## [Exercise]
Output every entry exactly as it appears.

+-------+

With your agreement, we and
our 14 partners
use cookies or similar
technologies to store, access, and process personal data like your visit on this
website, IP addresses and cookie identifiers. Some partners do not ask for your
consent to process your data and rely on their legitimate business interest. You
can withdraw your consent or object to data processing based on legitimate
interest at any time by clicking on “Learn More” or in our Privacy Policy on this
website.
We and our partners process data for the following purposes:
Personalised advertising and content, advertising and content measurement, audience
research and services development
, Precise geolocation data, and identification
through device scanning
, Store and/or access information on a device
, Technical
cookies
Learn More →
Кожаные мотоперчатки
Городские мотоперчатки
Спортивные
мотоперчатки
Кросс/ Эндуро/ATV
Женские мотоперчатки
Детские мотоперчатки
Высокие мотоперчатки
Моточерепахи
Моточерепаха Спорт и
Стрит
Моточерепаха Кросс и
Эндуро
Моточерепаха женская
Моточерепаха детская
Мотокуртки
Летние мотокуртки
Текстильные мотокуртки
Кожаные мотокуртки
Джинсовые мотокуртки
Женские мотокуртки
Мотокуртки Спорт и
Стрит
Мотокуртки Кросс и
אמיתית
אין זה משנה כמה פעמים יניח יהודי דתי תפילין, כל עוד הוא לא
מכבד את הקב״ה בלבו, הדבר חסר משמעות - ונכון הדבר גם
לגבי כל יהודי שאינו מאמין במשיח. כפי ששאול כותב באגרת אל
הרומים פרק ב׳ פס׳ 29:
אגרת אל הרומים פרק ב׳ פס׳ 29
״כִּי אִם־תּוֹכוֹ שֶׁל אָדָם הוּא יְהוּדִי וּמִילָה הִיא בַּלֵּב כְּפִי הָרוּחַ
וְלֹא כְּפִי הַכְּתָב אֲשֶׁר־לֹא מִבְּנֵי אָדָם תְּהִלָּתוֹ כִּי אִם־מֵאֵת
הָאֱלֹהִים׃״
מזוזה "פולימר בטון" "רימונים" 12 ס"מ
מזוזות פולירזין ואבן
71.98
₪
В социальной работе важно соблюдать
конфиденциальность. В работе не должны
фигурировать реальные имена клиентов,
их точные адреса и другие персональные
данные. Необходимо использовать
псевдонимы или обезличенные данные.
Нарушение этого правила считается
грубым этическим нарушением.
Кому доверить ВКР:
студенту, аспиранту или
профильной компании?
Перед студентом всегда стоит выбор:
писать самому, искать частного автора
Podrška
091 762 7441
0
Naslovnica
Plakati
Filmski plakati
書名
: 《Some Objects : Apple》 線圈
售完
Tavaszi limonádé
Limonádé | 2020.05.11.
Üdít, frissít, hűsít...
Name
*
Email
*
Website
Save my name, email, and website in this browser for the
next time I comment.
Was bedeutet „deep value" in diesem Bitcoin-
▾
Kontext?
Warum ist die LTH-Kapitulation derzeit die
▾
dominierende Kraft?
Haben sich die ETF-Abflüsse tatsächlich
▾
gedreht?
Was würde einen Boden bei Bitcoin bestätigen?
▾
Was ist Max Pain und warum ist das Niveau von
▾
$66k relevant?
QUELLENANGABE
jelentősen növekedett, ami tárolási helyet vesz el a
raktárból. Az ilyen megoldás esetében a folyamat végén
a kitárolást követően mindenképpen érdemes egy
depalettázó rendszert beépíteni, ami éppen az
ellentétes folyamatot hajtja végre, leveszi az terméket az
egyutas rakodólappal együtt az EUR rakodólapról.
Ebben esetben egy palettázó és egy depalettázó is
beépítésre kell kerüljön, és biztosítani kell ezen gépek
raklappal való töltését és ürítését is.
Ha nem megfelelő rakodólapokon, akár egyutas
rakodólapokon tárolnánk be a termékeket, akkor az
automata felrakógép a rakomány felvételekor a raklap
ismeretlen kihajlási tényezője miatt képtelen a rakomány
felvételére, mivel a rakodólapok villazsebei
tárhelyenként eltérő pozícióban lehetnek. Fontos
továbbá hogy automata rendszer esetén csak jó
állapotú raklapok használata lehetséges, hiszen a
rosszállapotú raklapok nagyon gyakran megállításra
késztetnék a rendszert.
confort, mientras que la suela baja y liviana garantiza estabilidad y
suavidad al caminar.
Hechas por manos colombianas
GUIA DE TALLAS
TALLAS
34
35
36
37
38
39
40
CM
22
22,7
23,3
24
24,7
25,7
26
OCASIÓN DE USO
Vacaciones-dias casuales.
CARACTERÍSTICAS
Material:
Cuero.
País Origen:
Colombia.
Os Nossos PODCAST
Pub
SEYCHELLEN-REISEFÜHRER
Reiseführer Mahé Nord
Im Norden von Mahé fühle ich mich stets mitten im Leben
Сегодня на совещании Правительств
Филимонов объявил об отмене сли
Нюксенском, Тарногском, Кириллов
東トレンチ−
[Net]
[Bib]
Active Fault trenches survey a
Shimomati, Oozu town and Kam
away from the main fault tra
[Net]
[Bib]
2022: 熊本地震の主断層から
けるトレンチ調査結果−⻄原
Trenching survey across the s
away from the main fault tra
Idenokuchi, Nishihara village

+-------+

## [Written answer]
With your agreement, we and
our 14 partners
use cookies or similar
technologies to store, access, and process personal data like your visit on this
website, IP addresses and cookie identifiers. Some partners do not ask for your
consent to process your data and rely on their legitimate business interest. You
can withdraw your consent or object to data processing based on legitimate
interest at any time by clicking on “Learn More” or in our Privacy Policy on this
website.
We and our partners process data for the following purposes:
Personalised advertising and content, advertising and content measurement, audience
research and services development
, Precise geolocation data, and identification
through device scanning
, Store and/or access information on a device
, Technical
cookies
Learn More →
Кожаные мотоперчатки
Городские мотоперчатки
Спортивные
мотоперчатки
Кросс/ Эндуро/ATV
Женские мотоперчатки
Детские мотоперчатки
Высокие мотоперчатки
Моточерепахи
Моточерепаха Спорт и
Стрит
Моточерепаха Кросс и
Эндуро
Моточерепаха женская
Моточерепаха детская
Мотокуртки
Летние мотокуртки
Текстильные мотокуртки
Кожаные мотокуртки
Джинсовые мотокуртки
Женские мотокуртки
Мотокуртки Спорт и
Стрит
Мотокуртки Кросс и
אמיתית
אין זה משנה כמה פעמים יניח יהודי דתי תפילין, כל עוד הוא לא
מכבד את הקב״ה בלבו, הדבר חסר משמעות - ונכון הדבר גם
לגבי כל יהודי שאינו מאמין במשיח. כפי ששאול כותב באגרת אל
הרומים פרק ב׳ פס׳ 29:
אגרת אל הרומים פרק ב׳ פס׳ 29
״כִּי אִם־תּוֹכוֹ שֶׁל אָדָם הוּא יְהוּדִי וּמִילָה הִיא בַּלֵּב כְּפִי הָרוּחַ
וְלֹא כְּפִי הַכְּתָב אֲשֶׁר־לֹא מִבְּנֵי אָדָם תְּהִלָּתוֹ כִּי אִם־מֵאֵת
הָאֱלֹהִים׃״
מזוזה "פולימר בטון" "רימונים" 12 ס"מ
מזוזות פולירזין ואבן
71.98
₪
В социальной работе важно соблюдать
конфиденциальность. В работе не должны
фигурировать реальные имена клиентов,
их точные адреса и другие персональные
данные. Необходимо использовать
псевдонимы или обезличенные данные.
Нарушение этого правила считается
грубым этическим нарушением.
Кому доверить ВКР:
студенту, аспиранту или
профильной компании?
Перед студентом всегда стоит выбор:
писать самому, искать частного автора
Podrška
091 762 7441
0
Naslovnica
Plakati
Filmski plakati
書名
: 《Some Objects : Apple》 線圈
售完
Tavaszi limonádé
Limonádé | 2020.05.11.
Üdít, frissít, hűsít...
Name
*
Email
*
Website
Save my name, email, and website in this browser for the
next time I comment.
Was bedeutet „deep value" in diesem Bitcoin-
▾
Kontext?
Warum ist die LTH-Kapitulation derzeit die
▾
dominierende Kraft?
Haben sich die ETF-Abflüsse tatsächlich
▾
gedreht?
Was würde einen Boden bei Bitcoin bestätigen?
▾
Was ist Max Pain und warum ist das Niveau von
▾
$66k relevant?
QUELLENANGABE
jelentősen növekedett, ami tárolási helyet vesz el a
raktárból. Az ilyen megoldás esetében a folyamat végén
a kitárolást követően mindenképpen érdemes egy
depalettázó rendszert beépíteni, ami éppen az
ellentétes folyamatot hajtja végre, leveszi az terméket az
egyutas rakodólappal együtt az EUR rakodólapról.
Ebben esetben egy palettázó és egy depalettázó is
beépítésre kell kerüljön, és biztosítani kell ezen gépek
raklappal való töltését és ürítését is.
Ha nem megfelelő rakodólapokon, akár egyutas
rakodólapokon tárolnánk be a termékeket, akkor az
automata felrakógép a rakomány felvételekor a raklap
ismeretlen kihajlási tényezője miatt képtelen a rakomány
felvételére, mivel a rakodólapok villazsebei
tárhelyenként eltérő pozícióban lehetnek. Fontos
továbbá hogy automata rendszer esetén csak jó
állapotú raklapok használata lehetséges, hiszen a
rosszállapotú raklapok nagyon gyakran megállításra
késztetnék a rendszert.
confort, mientras que la suela baja y liviana garantiza estabilidad y
suavidad al caminar.
Hechas por manos colombianas
GUIA DE TALLAS
TALLAS
34
35
36
37
38
39
40
CM
22
22,7
23,3
24
24,7
25,7
26
OCASIÓN DE USO
Vacaciones-dias casuales.
CARACTERÍSTICAS
Material:
Cuero.
País Origen:
Colombia.
Os Nossos PODCAST
Pub
SEYCHELLEN-REISEFÜHRER
Reiseführer Mahé Nord
Im Norden von Mahé fühle ich mich stets mitten im Leben
Сегодня на совещании Правительств
Филимонов объявил об отмене сли
Нюксенском, Тарногском, Кириллов
東トレンチ−
[Net]
[Bib]
Active Fault trenches survey a
Shimomati, Oozu town and Kam
away from the main fault tra
[Net]
[Bib]
2022: 熊本地震の主断層から
けるトレンチ調査結果−⻄原
Trenching survey across the s
away from the main fault tra
Idenokuchi, Nishihara village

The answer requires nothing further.